The availability of non-banking online personal loans, home equity loans and home equity lines of credit, peer-to-peer financing online platforms and marketplace platforms with various types of financial products, and business-dedicated financing models, such as merchant-cash advances, supply-chain financing, and digital invoice trading, has enriched the landscape of modern credit markets. Consequently, the position of banks and other traditional financial institutions that are still leaders in credit markets are being subjected to pressure nowadays and may be perceived as being undermined by small fintech and bigtech firms, with the latter being large technology companies entering financial markets.
In our latest empirical study, “What determines cross-country differences in fintech and bigtech credit markets?”, we have attempted to shed light on the factors affecting the development of fintech and bigtech credit services while using the most recent, comprehensive database prepared by Cornelli et al. (2020). We have sought to contribute to the rapidly growing literature (see, for example, Claessens et al., 2018; Rau, 2018; Haddad and Hornuf, 2019) mostly by investigating the cultural and social determinants of the development of alternative technology-based debt financing options (fintech and bigtech credit).

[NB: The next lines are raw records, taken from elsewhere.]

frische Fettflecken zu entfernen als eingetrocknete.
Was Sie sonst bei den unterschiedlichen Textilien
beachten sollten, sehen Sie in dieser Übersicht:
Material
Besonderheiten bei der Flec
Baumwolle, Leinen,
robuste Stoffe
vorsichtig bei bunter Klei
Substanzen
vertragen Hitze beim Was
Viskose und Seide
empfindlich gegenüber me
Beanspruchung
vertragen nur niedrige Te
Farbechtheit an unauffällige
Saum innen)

Using a data sample from 94 countries from 2013–2019, we confirmed the relevance of the availability of credit data, both the traditional and alternative types, with the latter being known as the so-called “digital footprint.” Furthermore, we have provided evidence to confirm the positive role of strengthening Internet privacy protections in fostering the development of the fintech credit market, which may not necessarily be the case for the bigtech credit market.

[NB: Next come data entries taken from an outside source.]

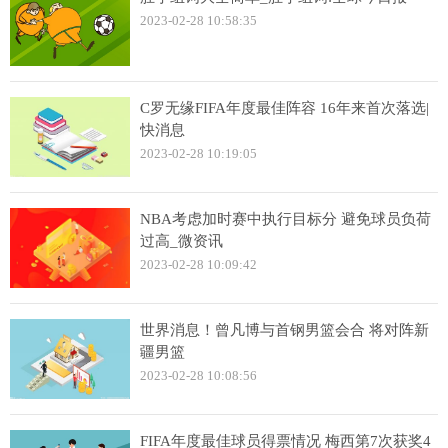
2023-02-28 10:58:35
C罗无缘FIFA年度最佳阵容 16年来首次落选|
快消息
2023-02-28 10:19:05
NBA考虑加时赛中执行目标分 避免球员负荷
过高_微资讯
2023-02-28 10:09:42
世界消息！曾凡博与首钢男篮会合 将对阵新
疆男篮
2023-02-28 10:08:56
FIFA年度最佳球员得票情况 梅西第7次获奖4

We then discuss the positive impact of a high level of institutional quality on the development of alternative technology-driven credit options. The development of the fintech credit market is fostered by the strength of both principal institutions, like the rule of law, and credit-specific institutions, especially in terms of insolvency framework effectiveness; for bigtech credit, however, only the latter matters.

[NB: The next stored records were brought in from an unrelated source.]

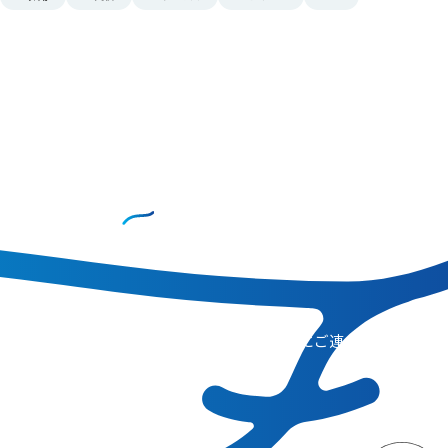
CONTACT
お問い合わせ
コンサルティングのご相談、その他、お気軽にご連
絡ください。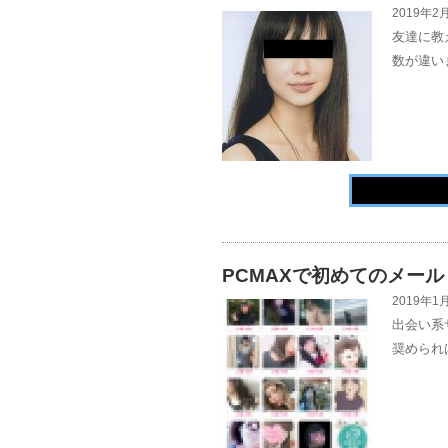
2019年2月
友達に教
数が違い
PCMAXで初めてのメール
2019年1月
出会い系
奨められ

Interestingly, we found that unique national cultural profiles (proxied by the cultural dimensions outlined by Hofstede (2011)) can encourage the development of fintech and bigtech credit markets. The level of fintech credit market development is negatively associated with high Power distance index, Uncertainty avoidance index, and Long term index and is positively associated with the level of Individualism and Indulgence in a society. Conversely, the development of the bigtech credit market is positively interconnected with the Power distance index and Long term index, while it is negatively linked to Individualism and Indulgence. We believe that fintech credit services are perceived as “democratic,” decentralized, and entrepreneurial and are perceived as an alternative form of financing, while bigtech credit services are, from a cultural perspective, viewed as being based on just another corporate big business model, like banks. This leads to differentiation in which cultural factors support these technology-driven forms of debt financing. Finally, we showed that the fintech credit market develops faster in countries characterized by high levels of societal distrust toward banks. The opposite seems to be the case with the bigtech credit market.
In conclusion, our study presents the big picture of the links between the development of fintech and bigtech credit markets and a set of institutional, social, psychological, and cultural factors. Such factors enrich the way we understand the supporting environment for fintech and bigtech credit services and, more importantly, they can be used to confirm that the two types of technology-driven credit services are distinct phenomena that may have different links in various economies and societies. Bigtech and fintech credit should, therefore meet a balanced response from regulators and supervisors, taking into account their unique and different potential for monopolies as well as the various levels and unique nature of the risks to financial stability, consumer rights, privacy, transparency, and fairness.
This research was supported by the National Science Center (NCN), Poland, under grant no. 2019/33/B/HS4/00369.